East Texans could see 12 to 14 percent price increase for new tractors due to new EPA regs

Close up of a tractor engine (Source: KTRE Staff)
Close up of a tractor engine (Source: KTRE Staff)
New John Deere tractors (Source: KTRE Staff)
New John Deere tractors (Source: KTRE Staff)
A John Deere tractor (Source: KTRE Staff)
A John Deere tractor (Source: KTRE Staff)

NACOGDOCHES, TX (KTRE) - It won't be long at all before you start seeing tractors in fields. They'll be used for everything from cutting hay to planting crops.

What you're unlikely to see in the newer tractor models is black smoke coming from the exhaust. Environmental regulations have led to cleaner diesel engines. However, there are some pros and cons to the changing technology.

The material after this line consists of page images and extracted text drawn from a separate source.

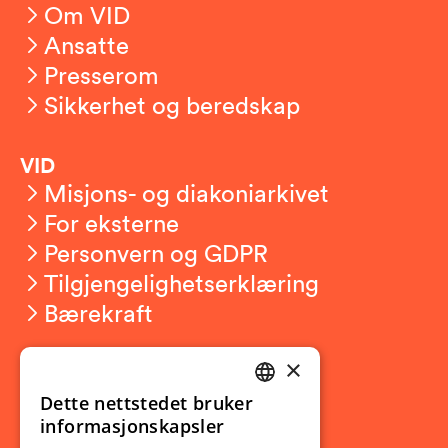
Om VID
Ansatte
Presserom
Sikkerhet og beredskap
VID
Misjons- og diakoniarkivet
For eksterne
Personvern og GDPR
Tilgjengelighetserklæring
Bærekraft
×
Studierelatert
Ny student
Dette nettstedet bruker
NORWEGIAN
informasjonskapsler
Utveksling
ENGLISH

"Those emissions that we used to see that we thought was pretty cool on some of the old stuff is not necessarily desirable," said Andy Jarvis, the manager of Fish and Still.

Now consumers will find more diesel-powered tractors and construction machines with cleaner operating, fuel efficient engines that meet Environmental Protection Agency Tier four standards.

"Tier 4 would be the final stage of the requirements the government has put out there for emissions control," Jarvis said.

Tier 4 requires parts like as specially engineered filters that automatically begin a cleaning cycle.

Burns off all the carbon and soot and burns off all the contaminants out of the carbon and soot that's in there," said Jimmy Gillham, a corporate service manager.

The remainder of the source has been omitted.